Without further ado, here are the three practices you can implement today to help you knock out some of that killer stress.
1. STOP. Yep, you read that right. You need to take a timeout. We know what you’re thinking. You’ve got too much on your plate, so taking a moment to stop sounds like the worst thing you could do right now. Your schedule and workload will just back up even more, which will only intensify your stress. You know you need a break, but you feel that giving yourself the mental reprieve you need will only backfire down the line. Your fear is understandable, but you also already know that doing more of the same is making matters worse. There’s only one alternative: do something different. It may well be that the counterintuitive thing to do is exactly what you need.
Ask yourself what might happen if you don’t give yourself a break. Whatever you do, you can’t expect things to stay the same. Why? Because while your daily routine might not be changing that much, your mind is. The more time you spend in a state of distress, the greater the negative impact will be on your mental health. So even if the daily grind makes you feel like a frazzled hampster stuck in a wheel, if you don’t find your way off the wheel to rest, you’ll just end up driving yourself toward exhaustion.

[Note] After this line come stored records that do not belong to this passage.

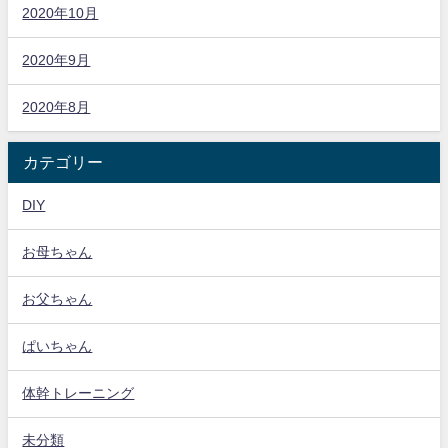
2020年10月
2020年9月
2020年8月
カテゴリー
DIY
お母ちゃん
お父ちゃん
ぱいちゃん
体幹トレーニング
未分類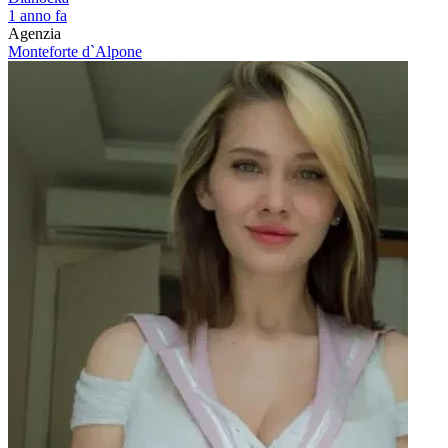
1 anno fa
Agenzia
Monteforte d`Alpone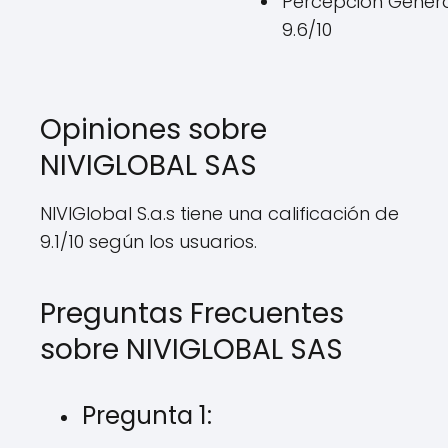
Percepción Genera
9.6/10
Opiniones sobre
NIVIGLOBAL SAS
NIVIGlobal S.a.s tiene una calificación de
9.1/10 según los usuarios.
Preguntas Frecuentes
sobre NIVIGLOBAL SAS
Pregunta 1: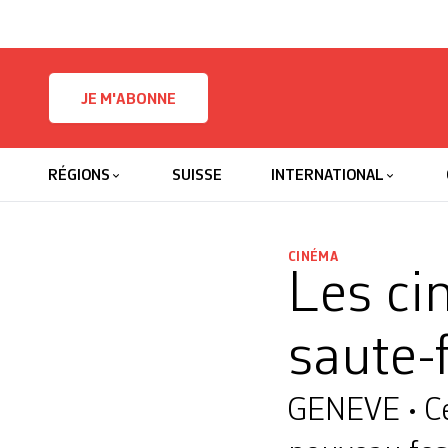
Skip to content
JE M'ABONNE
RÉGIONS
SUISSE
INTERNATIONAL
CINÉMA
Les ci
saute-
GENEVE • Ce 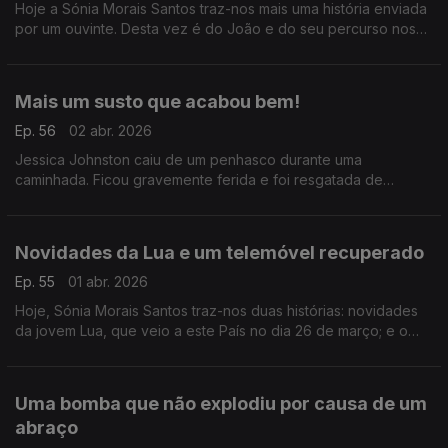
Hoje a Sónia Morais Santos traz-nos mais uma história enviada
por um ouvinte. Desta vez é do João e do seu percurso nos
Caminhos de Santiago.
Mais um susto que acabou bem!
Ep. 56
02 abr. 2026
Jessica Johnston caiu de um penhasco durante uma
caminhada. Ficou gravemente ferida e foi resgatada de
helicóptero, mas a sua cadela que estava com ela, não foi
encontrada. Um grupo juntou-se para a para a procurar.
Novidades da Lua e um telemóvel recuperado
Ep. 55
01 abr. 2026
Hoje, Sónia Morais Santos traz-nos duas histórias: novidades
da jovem Lua, que veio a este País no dia 26 de março; e o
relato de um pai que conseguiu recuperar o telemóvel
perdido do filho graças a uma pessoa boa.
Uma bomba que não explodiu por causa de um
abraço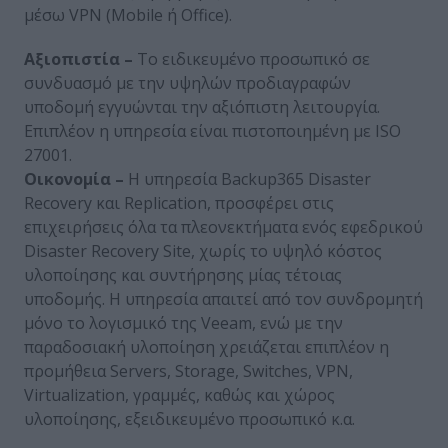
μέσω VPN (Mobile ή Office).
Αξιοπιστία –
Το ειδικευμένο προσωπικό σε
συνδυασμό με την υψηλών προδιαγραφών
υποδομή εγγυώνται την αξιόπιστη λειτουργία.
Επιπλέον η υπηρεσία είναι πιστοποιημένη με ISO
27001.
Οικονομία –
Η υπηρεσία Backup365 Disaster
Recovery και Replication, προσφέρει στις
επιχειρήσεις όλα τα πλεονεκτήματα ενός εφεδρικού
Disaster Recovery Site, χωρίς το υψηλό κόστος
υλοποίησης και συντήρησης μίας τέτοιας
υποδομής. Η υπηρεσία απαιτεί από τον συνδρομητή
μόνο το λογισμικό της Veeam, ενώ με την
παραδοσιακή υλοποίηση χρειάζεται επιπλέον η
προμήθεια Servers, Storage, Switches, VPN,
Virtualization, γραμμές, καθώς και χώρος
υλοποίησης, εξειδικευμένο προσωπικό κ.α.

Now consider what might happen if you do give yourself a break. The worst case scenario is that you fall behind, at least initially. But what you gain as a result of pumping the brakes will eventually propel you forward. This works because rest helps clear the fog, allowing you to work more efficiently and make more prudent and timely decisions. In the end, you’ll spend less time doing the same amount of work, which means it’ll take even longer for you to reach those heightened levels of stress.

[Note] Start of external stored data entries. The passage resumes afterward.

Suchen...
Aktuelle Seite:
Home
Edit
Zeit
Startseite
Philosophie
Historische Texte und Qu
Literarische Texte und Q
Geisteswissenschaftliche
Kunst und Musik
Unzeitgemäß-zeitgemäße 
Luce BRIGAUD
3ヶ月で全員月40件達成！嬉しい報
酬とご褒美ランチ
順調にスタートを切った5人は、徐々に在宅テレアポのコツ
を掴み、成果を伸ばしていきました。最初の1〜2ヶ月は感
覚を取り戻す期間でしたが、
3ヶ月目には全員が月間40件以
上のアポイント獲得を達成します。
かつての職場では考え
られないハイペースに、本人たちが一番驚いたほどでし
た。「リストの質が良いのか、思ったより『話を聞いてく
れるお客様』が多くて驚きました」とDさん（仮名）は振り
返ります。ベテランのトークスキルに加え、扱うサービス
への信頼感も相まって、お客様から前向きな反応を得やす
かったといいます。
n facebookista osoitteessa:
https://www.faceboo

2. Do the things you love, even if you don’t want to. This point is also counterintuitive. Often when we become overwhelmed with stress, it’s those things that would help us feel better that we avoid. We think to ourselves, “I just don’t have the energy to go on a hike or pursue this hobby right now.” It’s a strange truth, but it’s these very things that help us get out of our heads, to stop overthinking, and to temporarily disengage from the causes of our stress.

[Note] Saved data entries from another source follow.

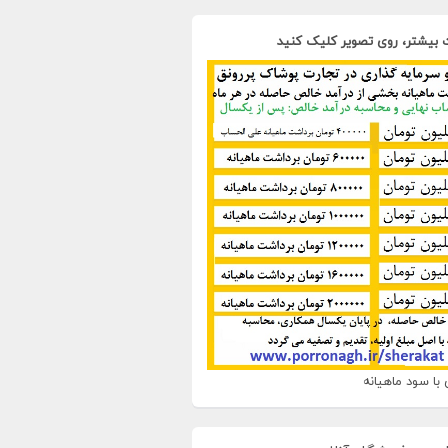
 بیشتر، روی تصویر کلیک کنید
با سود ماهیانه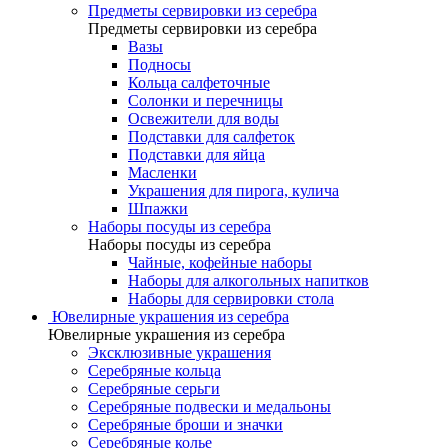
Предметы сервировки из серебра
Предметы сервировки из серебра
Вазы
Подносы
Кольца салфеточные
Солонки и перечницы
Освежители для воды
Подставки для салфеток
Подставки для яйца
Масленки
Украшения для пирога, кулича
Шпажки
Наборы посуды из серебра
Наборы посуды из серебра
Чайные, кофейные наборы
Наборы для алкогольных напитков
Наборы для сервировки стола
Ювелирные украшения из серебра
Ювелирные украшения из серебра
Эксклюзивные украшения
Серебряные кольца
Серебряные серьги
Серебряные подвески и медальоны
Серебряные броши и значки
Серебряные колье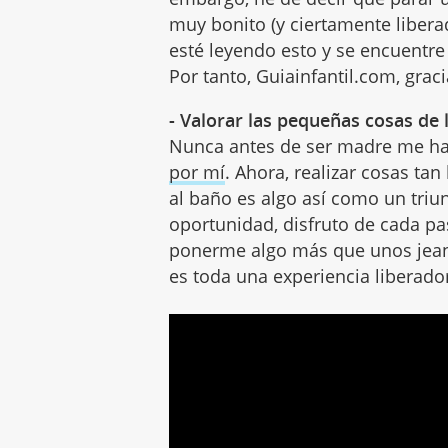
muy bonito (y ciertamente liber
esté leyendo esto y se encuentre
Por tanto, Guiainfantil.com, graci
- Valorar las pequeñas cosas de 
Nunca antes de ser madre me h
por mí
. Ahora, realizar cosas ta
al baño es algo así como un triun
oportunidad, disfruto de cada pas
ponerme algo más que unos jeans 
es toda una experiencia liberado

Imagine that you’re overburdened with ongoing projects in the office. Possible failure is ALL you can think about. It’s on your mind at breakfast, at work, during family time, at night before bed, and you even dream about it. You feel like you’ve got nothing left to invest in a hobby. But, the best thing you can do is make the conscious choice to go against your natural tendency, which might be to withdraw or shut down. If you exert that last shred of mental energy on the things you used to do that made you feel good, you’re actually forcing your brain to go in a new direction, to actively and intentionally focus on anything other than your stressors. And guess what? There’s a tremendous amount of relief to be found in that, and with relief and rest come clarity and calm.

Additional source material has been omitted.